The primary mandate of the Executive Committee is, on an ongoing basis, to approve strategic goals and objectives for the Corporation, to review and approve, and to monitor the implementation of, the Corporation’s annual business, financial and capital plans, to approve corporate policies including communication and disclosure policies, to ensure appropriate procedures are in place to identify and manage the principal risks associated with the Corporation’s business and operations, to establish risk tolerances and to monitor the implementation and maintenance of risk management policies, procedures and controls, and to supervise the management of the business and affairs of the Corporation when the Board is not in session.
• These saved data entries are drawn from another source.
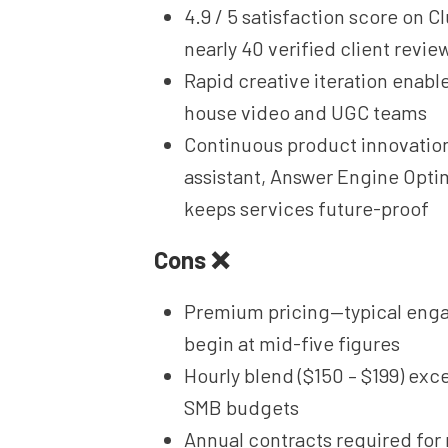
4.9 / 5 satisfaction score on C
nearly 40 verified client revie
Rapid creative iteration enable
house video and UGC teams
Continuous product innovation
assistant, Answer Engine Opti
keeps services future-proof
Cons ❌
Premium pricing—typical en
begin at mid-five figures
Hourly blend ($150 – $199) ex
SMB budgets
Annual contracts required for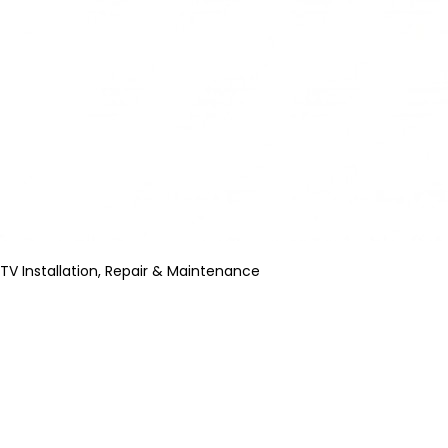
TV Installation, Repair & Maintenance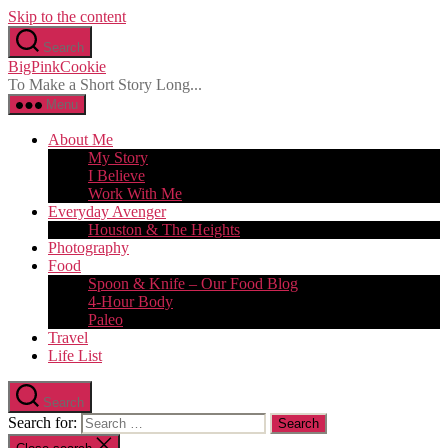
Skip to the content
Search
BigPinkCookie
To Make a Short Story Long...
Menu
About Me
My Story
I Believe
Work With Me
Everyday Avenger
Houston & The Heights
Photography
Food
Spoon & Knife – Our Food Blog
4-Hour Body
Paleo
Travel
Life List
Search
Search for: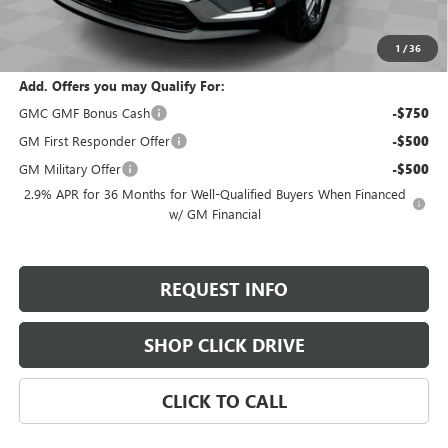
Selling Price:
$44,285
Total Savings:
$2,300
1
/
36
Add. Offers you may Qualify For:
GMC GMF Bonus Cash
-$750
GM First Responder Offer
-$500
GM Military Offer
-$500
2.9% APR for 36 Months for Well-Qualified Buyers When Financed
w/ GM Financial
REQUEST INFO
SHOP CLICK DRIVE
CLICK TO CALL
The Executive Committee is also responsible for monitoring the implementation of the Corporation’s policy and strategy with respect to corporate social responsibility.
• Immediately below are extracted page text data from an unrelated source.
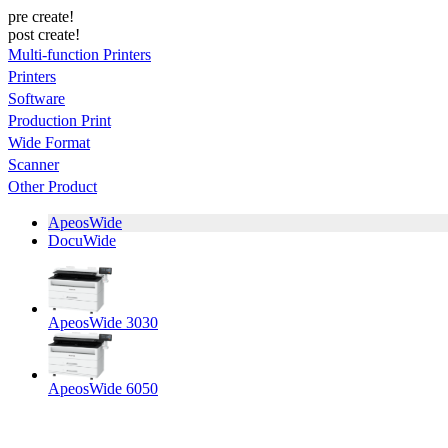
pre create!
post create!
Multi-function Printers
Printers
Software
Production Print
Wide Format
Scanner
Other Product
ApeosWide
DocuWide
ApeosWide 3030
ApeosWide 6050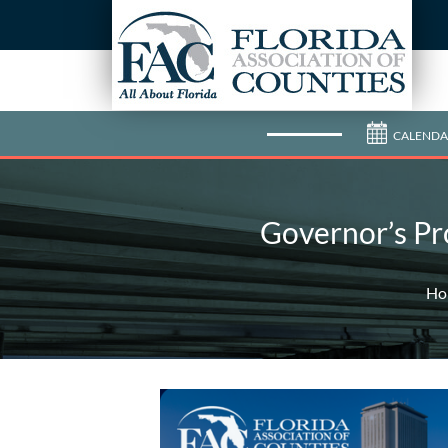
CALENDA
Governor’s Pr
Ho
The primary mandate of the Audit Committee is to review the financial statements of the Corporation and certain public disclosure documents containing financial information and to report on such review to the Board, to be satisfied that adequate procedures are in place for the review of the Corporation’s public disclosure documents that contain financial information, to oversee the work and review the independence of the external auditors, to oversee the work of the internal auditor, to review, evaluate and approve the internal controls that are implemented and maintained by management and to review compliance with applicable laws.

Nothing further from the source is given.